At the ongoing Chinese National Winter Games in Inner Mongolia, which takes place from February 17-27, many of Wei's contemporaries are showcasing their talents. The 12-year-old Patti Zhou is competing against seasoned athletes like two-time world champion Cai Xuetong and Olympic silver medalist Liu Jiayu, both in their 30s, in the women's snowboard halfpipe event.

Hosting Beijing 2022 has drawn approximately 300 million participants to winter sports, effectively boosting both the sports and related industries in China.

Derek Livingston, coach of Liu Jiayu, applauded the skiing facilities in China. "In Canada, we have only one world-class halfpipe. However, in China, I've encountered at least three world-class halfpipes, with another one under construction for the national team. It's impressive to see the level of support and resources China offers to its athletes," the 33-year-old Canadian remarked, reflecting on his retirement from 15 years of professional competition, which included two World Cup circuit podium finishes.

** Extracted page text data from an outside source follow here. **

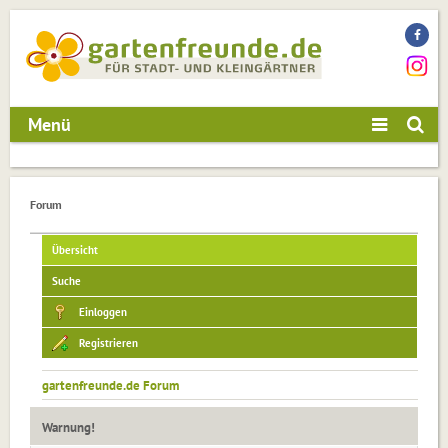
Menü
Forum
Übersicht
Suche
Einloggen
Registrieren
gartenfreunde.de Forum
Warnung!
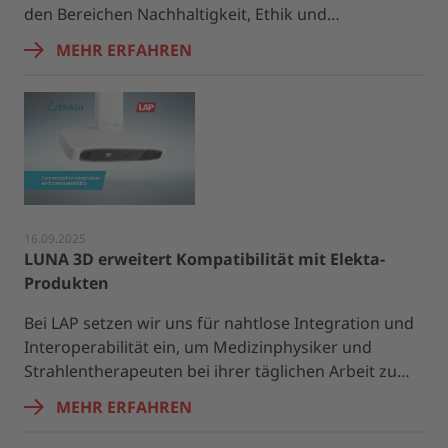
den Bereichen Nachhaltigkeit, Ethik und…
MEHR ERFAHREN
16.09.2025
LUNA 3D erweitert Kompatibilität mit Elekta-
Produkten
Bei LAP setzen wir uns für nahtlose Integration und
Interoperabilität ein, um Medizinphysiker und
Strahlentherapeuten bei ihrer täglichen Arbeit zu…
MEHR ERFAHREN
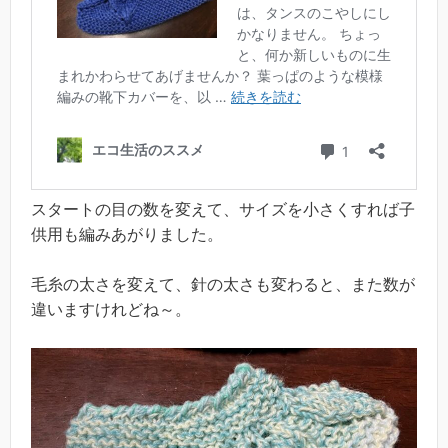
スタートの目の数を変えて、サイズを小さくすれば子
供用も編みあがりました。
毛糸の太さを変えて、針の太さも変わると、また数が
違いますけれどね～。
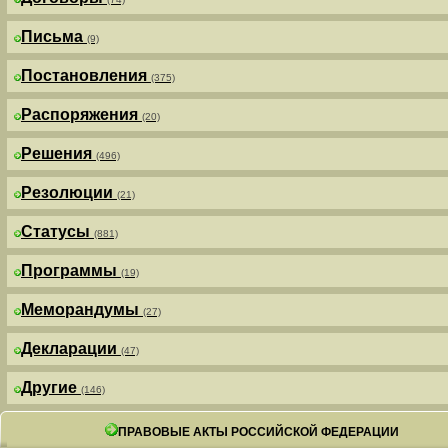
Письма
(9)
Постановления
(375)
Распоряжения
(20)
Решения
(496)
Резолюции
(21)
Статусы
(881)
Программы
(19)
Меморандумы
(27)
Декларации
(47)
Другие
(146)
ПРАВОВЫЕ АКТЫ РОССИЙСКОЙ ФЕДЕРАЦИИ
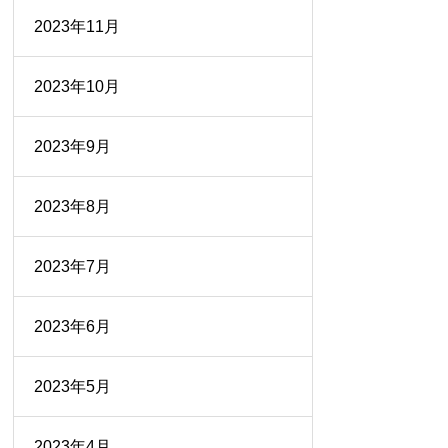
2023年11月
2023年10月
2023年9月
2023年8月
2023年7月
2023年6月
2023年5月
2023年4月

According to the China Ski Industry White Book, the country has recorded 20 million skiing visits over the past two snow seasons.

To further promote winter sports, the Tianjin municipal government established the winter and water sports management center in 2018. "Tianjin boasts excellent winter sports training centers, which not only support the training of ice hockey players, short track skaters, and figure skaters but also cater to local youngsters interested in winter sports," said Li Kemin, director of the Tianjin sports bureau.

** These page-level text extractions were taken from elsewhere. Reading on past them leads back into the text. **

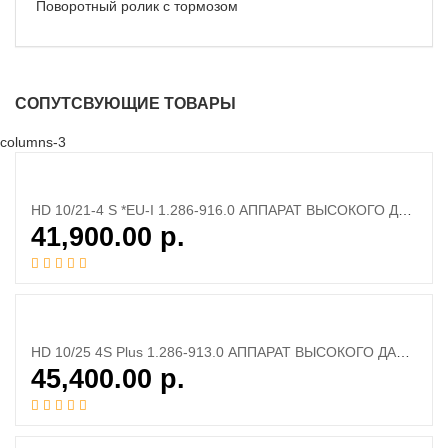
Поворотный ролик с тормозом
СОПУТСВУЮЩИЕ ТОВАРЫ
columns-3
HD 10/21-4 S *EU-I 1.286-916.0 АППАРАТ ВЫСОКОГО ДАВЛЕНИЯ
41,900.00
р.
HD 10/25 4S Plus 1.286-913.0 АППАРАТ ВЫСОКОГО ДАВЛЕНИЯ
45,400.00
р.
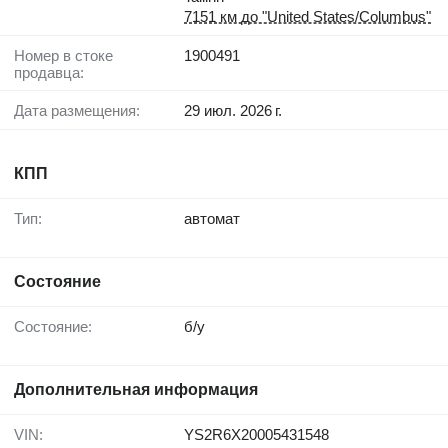
7151 км до "United States/Columbus"
Номер в стоке
1900491
продавца:
Дата размещения:
29 июл. 2026 г.
КПП
Тип:
автомат
Состояние
Состояние:
б/у
Дополнительная информация
VIN:
YS2R6X20005431548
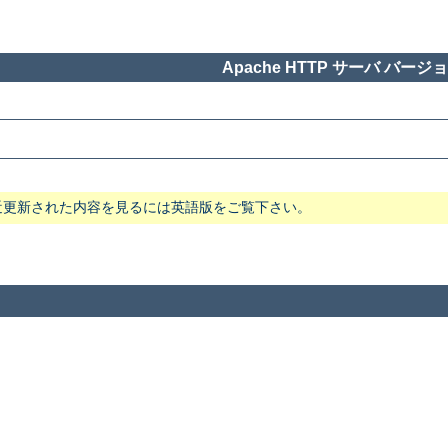
Apache HTTP サーバ バージョン
近更新された内容を見るには英語版をご覧下さい。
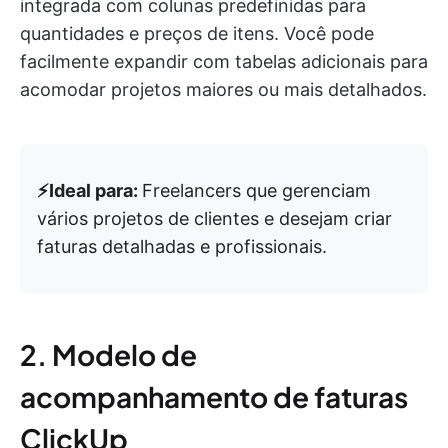
integrada com colunas predefinidas para
quantidades e preços de itens. Você pode
facilmente expandir com tabelas adicionais para
acomodar projetos maiores ou mais detalhados.
⚡️Ideal para:
Freelancers que gerenciam
vários projetos de clientes e desejam criar
faturas detalhadas e profissionais.
2. Modelo de
acompanhamento de faturas
ClickUp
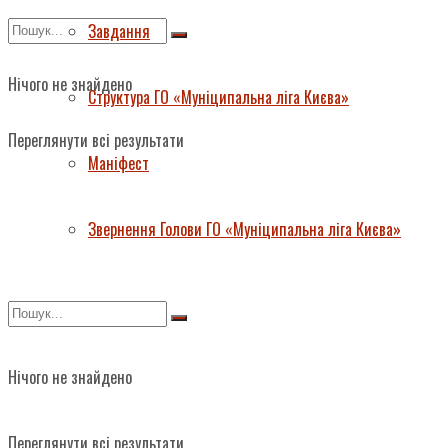
Завдання
Нічого не знайдено
Структура ГО «Муніципальна ліга Києва»
Переглянути всі результати
Маніфест
Звернення Голови ГО «Муніципальна ліга Києва»
Нічого не знайдено
Переглянути всі результати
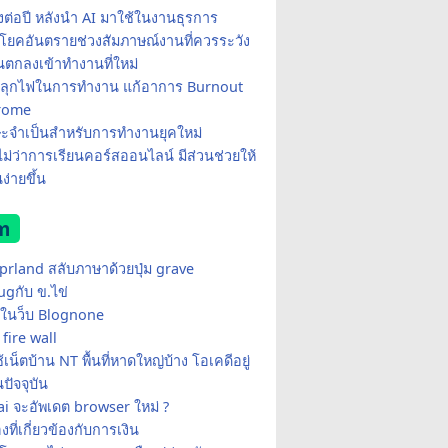
มงต่อปี หลังนำ AI มาใช้ในงานธุรการ
โยคอันตรายช่วงสัมภาษณ์งานที่ควรระวัง
อนตกลงเข้าทำงานที่ใหม่
ีปลุกไฟในการทำงาน แก้อาการ Burnout
rome
ษะจำเป็นสำหรับการทำงานยุคใหม่
อไม่ว่าการเรียนคอร์สออนไลน์ มีส่วนช่วยให้
ง่ายขึ้น
m
yprland สลับภาษาด้วยปุ่ม grave
ugกับ ข.ไข่
ในว็บ Blognone
fire wall
เน็ตบ้าน NT พื้นที่หาดใหญ่บ้าง โอเคดีอยู่
ปัจจุบัน
i จะอัพเดต browser ใหม่ ?
่องที่เกี่ยวข้องกับการเงิน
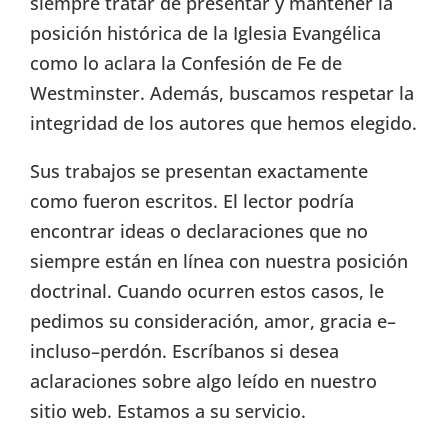
siempre tratar de presentar y mantener la
posición histórica de la Iglesia Evangélica
como lo aclara la Confesión de Fe de
Westminster. Además, buscamos respetar la
integridad de los autores que hemos elegido.
Sus trabajos se presentan exactamente
como fueron escritos. El lector podría
encontrar ideas o declaraciones que no
siempre están en línea con nuestra posición
doctrinal. Cuando ocurren estos casos, le
pedimos su consideración, amor, gracia e–
incluso–perdón. Escríbanos si desea
aclaraciones sobre algo leído en nuestro
sitio web. Estamos a su servicio.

The Inner Mongolia Ice and Snow Sports School, founded in 2020, aims to better prepare athletes for the National Winter Games as hosts. Thirty athletes from the school competed in the national games, indicating the potential for more professional athletes in the future.

The Fujian team's second-place finish in the mixed double curling competition at the national games, narrowly losing to Heilongjiang, was a surprise. "Following Beijing 2022, curling players from Fujian have had more competition opportunities, attracting more fans in the province. This has bolstered our competitiveness against traditional powerhouses like Heilongjiang and Jilin," explained Li Hongbo, a curling coach from the Fujian team.

The adoption of scientific methods and technology in training has significantly supported the development of elite athletes. "When I was younger, we lacked good resorts and facilities, making injury avoidance difficult. Now, we have a science study team that designs personalized training plans for each snowboarder, which has proven effective in rapidly improving our athletes' skills," shared Zheng Wenlong, a snowboard coach from Shanxi Province, who retired early due to injuries.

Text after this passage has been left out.